One additional factor contributing to the decline in An. gambiae s.l. in the last 3 weeks of the study in 2017 may have been irrigated rice production, the major aquatic habitat for this vector in this area. An earlier study in the neighboring village of Saruja, showed that the numbers of An. gambiae s.l. decline as the rice grows and eventually spreads out across the paddies,16 unlike Mansonia spp., whose numbers were not associated with the stages of rice production but were common during irrigation.24 Hence, the sharp decline in An. gambiae s.l. in the last 3 weeks of the study may be due to the local mature rice plants making the paddies unsuitable for the vector. The number of “other mosquitoes,” however, was correlated with numbers of An. gambiae s.l. If the number of “other mosquitoes” could be used as a proxy for malaria vectors, the evidence suggests that these screened prototype doors and windows can reduce the number of malaria vectors entering houses.
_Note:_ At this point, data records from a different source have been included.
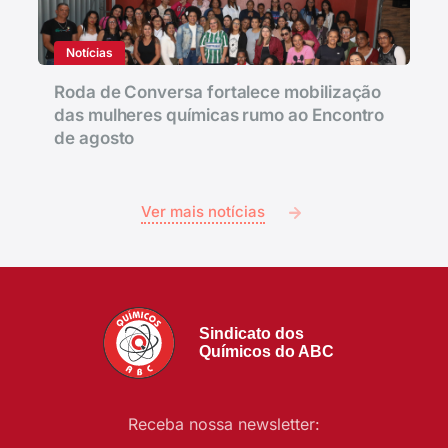
Notícias
Roda de Conversa fortalece mobilização
das mulheres químicas rumo ao Encontro
de agosto
Ver mais notícias
Sindicato dos
Químicos do ABC
Receba nossa newsletter: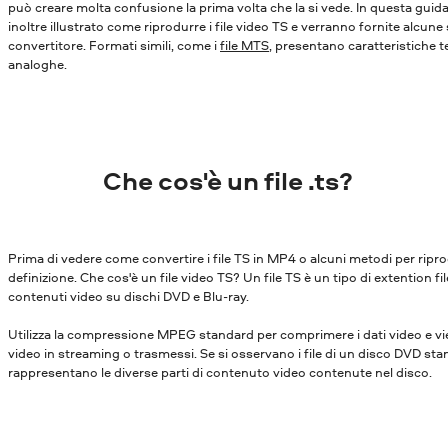
può creare molta confusione la prima volta che la si vede. In questa guid
inoltre illustrato come riprodurre i file video TS e verranno fornite alcun
convertitore.
Formati simili, come i
file MTS
, presentano caratteristiche 
analoghe.
Che cos'è un file .ts?
Prima di vedere come convertire i file TS in MP4 o alcuni metodi per riprod
definizione. Che cos'è un file video TS? Un file TS è un tipo di extention fi
contenuti video su dischi DVD e Blu-ray.
Utilizza la compressione MPEG standard per comprimere i dati video e vie
video in streaming o trasmessi. Se si osservano i file di un disco DVD sta
rappresentano le diverse parti di contenuto video contenute nel disco.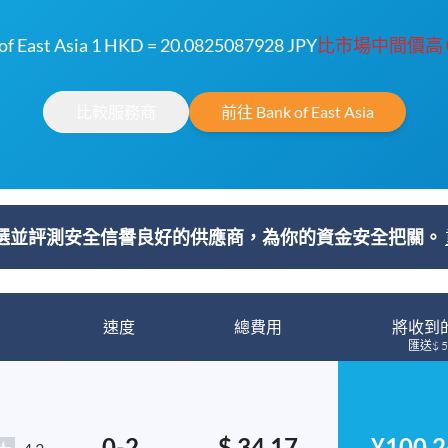
of East Asia 1 HKD = 20.0825087928 JPY
比市場中間價高 0
比較服務商
前往 Bank of East Asia
選並評測安全信譽良好的供應商，為你的資金安全把關。
速度
總費用
將收到
匯送$ 5
0-2
$ 34.17
¥100,2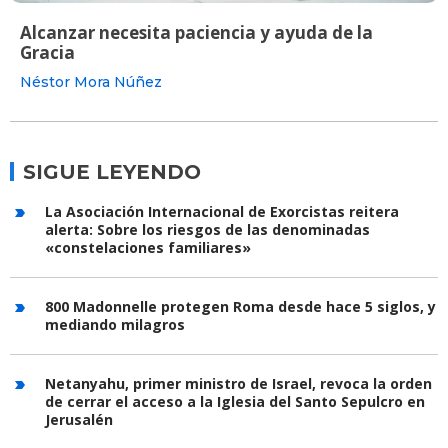
Alcanzar necesita paciencia y ayuda de la
Gracia
Néstor Mora Núñez
SIGUE LEYENDO
La Asociación Internacional de Exorcistas reitera
alerta: Sobre los riesgos de las denominadas
«constelaciones familiares»
800 Madonnelle protegen Roma desde hace 5 siglos, y
mediando milagros
Netanyahu, primer ministro de Israel, revoca la orden
de cerrar el acceso a la Iglesia del Santo Sepulcro en
Jerusalén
The study units were of a similar size, reducing the variability in attractiveness to mosquitoes, making these ideal for our study. The indoor climate of units fitted with prototype doors and windows were similar to those of normal village units with poorly fitting doors and windows, suggesting that despite the close fit of the doors and windows to their frames, the ventilation engineered into the prototype doors and windows enable airflow comparable with the control houses with poorly fitted doors. The psychrometric charts suggest that control and intervention units were too hot and humid for human comfort before midnight, but after midnight, they cooled rapidly. In practice, sleeping under a bednet and a sheet would make the environment comfortable after midnight. It also presumably explains why there is so little door opening and closing at this time of the night, with most people asleep in bed. Clearly, screened doors and windows are a good start to increase ventilation indoors but additional measures are required to increase the comfort of homes before midnight. This is important because the principal reason for people not sleeping under a bednet is that it is too hot.25

The data describing doors opening and closing is, to our knowledge, the first time this behavior has been described in rural sub-Saharan Africa. It reveals a surprising amount of nocturnal activity, particularly, from dusk to midnight when mosquitoes begin entering houses. These results capture the daily activity of village people in this part of The Gambia as witnessed by members of the research team. Most people leave their house shortly after dawn, and there follows a busy period where women sweep the room and men and women prepare for the day. Thereafter, the activity fluctuates throughout the day with a decline in the late afternoon, the hottest part of the day, when people typically rest outdoors where it is cooler. Before midnight there is much movement in and out of the house for several reasons. First, in this Muslim community evening prayers are normally conducted outside at 19.30 hours and 20.45 hours and often require collecting belongings from the house. Second, the evening meal is held outdoors just after or before evening prayers and can involve collecting items from the house such as food bowls and cutlery. Third, water storage jars (Jibadahs) are placed indoors and family members will make repeated trips indoors to collect water with a 1-L drinking cup. Last, young children will spend the first part of the evening sleeping outside on their mothers’ lap or on a mat and are taken indoors, one by one, usually around 22.00 hours,26 before normal bedtime for the adults. When it is time for the adults to retire to bed they would normally carry the children outside to use the toilet. Door opening and closing declines slowly, with little activity after midnight. The first call for prayers is made at 5.15 hours and then again at 5.40 hours, with prayers held at 5.45 hours. Thus, some adults will be outside of their LLINs when vectors are still biting shortly before dawn. In our experiments, the duration of door openings was extremely variable, even from day to day, with most doors opening for a few seconds, whereas some doors are kept open for several hours. Our findings show that generally the self-closing prototype doors are open for much shorter periods than control doors, although after 06.00 hours, with the prototype doors, some doors are propped open to allow housework to take place unimpeded.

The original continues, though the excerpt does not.